*** Begin section ***

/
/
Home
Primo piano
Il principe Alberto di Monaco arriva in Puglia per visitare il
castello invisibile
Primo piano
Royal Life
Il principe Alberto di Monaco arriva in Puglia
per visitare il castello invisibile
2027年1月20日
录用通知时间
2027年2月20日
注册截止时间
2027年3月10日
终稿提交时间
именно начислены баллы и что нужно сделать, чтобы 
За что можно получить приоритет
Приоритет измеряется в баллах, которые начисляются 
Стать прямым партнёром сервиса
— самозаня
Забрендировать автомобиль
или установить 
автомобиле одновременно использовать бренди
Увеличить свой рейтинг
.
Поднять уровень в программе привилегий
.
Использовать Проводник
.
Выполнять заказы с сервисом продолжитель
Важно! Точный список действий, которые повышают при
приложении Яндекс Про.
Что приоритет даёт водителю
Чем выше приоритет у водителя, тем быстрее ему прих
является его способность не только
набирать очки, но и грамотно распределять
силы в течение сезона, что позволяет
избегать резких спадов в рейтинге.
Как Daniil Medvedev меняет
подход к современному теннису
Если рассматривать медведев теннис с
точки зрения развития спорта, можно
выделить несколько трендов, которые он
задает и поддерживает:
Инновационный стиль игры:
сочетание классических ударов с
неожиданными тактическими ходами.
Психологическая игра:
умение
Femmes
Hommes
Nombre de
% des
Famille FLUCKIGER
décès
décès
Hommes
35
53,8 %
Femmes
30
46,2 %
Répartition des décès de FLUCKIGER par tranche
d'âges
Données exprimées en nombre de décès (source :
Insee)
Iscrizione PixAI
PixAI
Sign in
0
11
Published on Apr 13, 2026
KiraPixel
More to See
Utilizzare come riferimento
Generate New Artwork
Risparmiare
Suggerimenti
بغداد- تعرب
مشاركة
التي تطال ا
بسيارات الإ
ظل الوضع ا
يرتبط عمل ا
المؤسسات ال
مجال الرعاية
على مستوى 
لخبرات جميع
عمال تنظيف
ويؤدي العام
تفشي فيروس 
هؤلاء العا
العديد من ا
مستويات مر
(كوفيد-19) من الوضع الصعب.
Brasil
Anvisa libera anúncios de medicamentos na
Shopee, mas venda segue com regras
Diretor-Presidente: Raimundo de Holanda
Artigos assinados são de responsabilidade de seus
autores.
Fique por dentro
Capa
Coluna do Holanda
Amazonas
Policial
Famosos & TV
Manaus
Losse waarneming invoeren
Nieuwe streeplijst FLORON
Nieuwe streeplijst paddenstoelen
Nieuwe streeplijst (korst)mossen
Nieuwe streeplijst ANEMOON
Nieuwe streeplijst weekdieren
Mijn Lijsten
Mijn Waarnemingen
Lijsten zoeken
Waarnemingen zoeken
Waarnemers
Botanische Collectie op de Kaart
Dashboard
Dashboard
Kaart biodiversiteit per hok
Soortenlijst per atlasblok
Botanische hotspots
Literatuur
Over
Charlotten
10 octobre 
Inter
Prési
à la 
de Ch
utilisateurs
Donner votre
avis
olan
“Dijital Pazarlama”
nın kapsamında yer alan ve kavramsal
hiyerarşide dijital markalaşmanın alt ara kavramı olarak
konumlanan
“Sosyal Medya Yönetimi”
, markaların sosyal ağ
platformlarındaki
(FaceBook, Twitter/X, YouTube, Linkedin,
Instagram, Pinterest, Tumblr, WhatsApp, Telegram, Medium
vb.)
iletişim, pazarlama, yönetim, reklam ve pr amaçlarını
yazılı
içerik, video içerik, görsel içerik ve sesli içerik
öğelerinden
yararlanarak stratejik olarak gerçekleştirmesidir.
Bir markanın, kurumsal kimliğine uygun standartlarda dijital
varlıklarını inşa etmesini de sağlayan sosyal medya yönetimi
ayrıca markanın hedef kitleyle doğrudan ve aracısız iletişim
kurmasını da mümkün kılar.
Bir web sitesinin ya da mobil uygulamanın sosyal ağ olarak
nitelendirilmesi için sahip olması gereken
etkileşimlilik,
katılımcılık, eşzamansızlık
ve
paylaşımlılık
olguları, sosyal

*** End section ***

# THE PROBLEM
Find how many lines of the preceding data contain "Waarnemingen", and answer with that number only.

# SOLUTION
2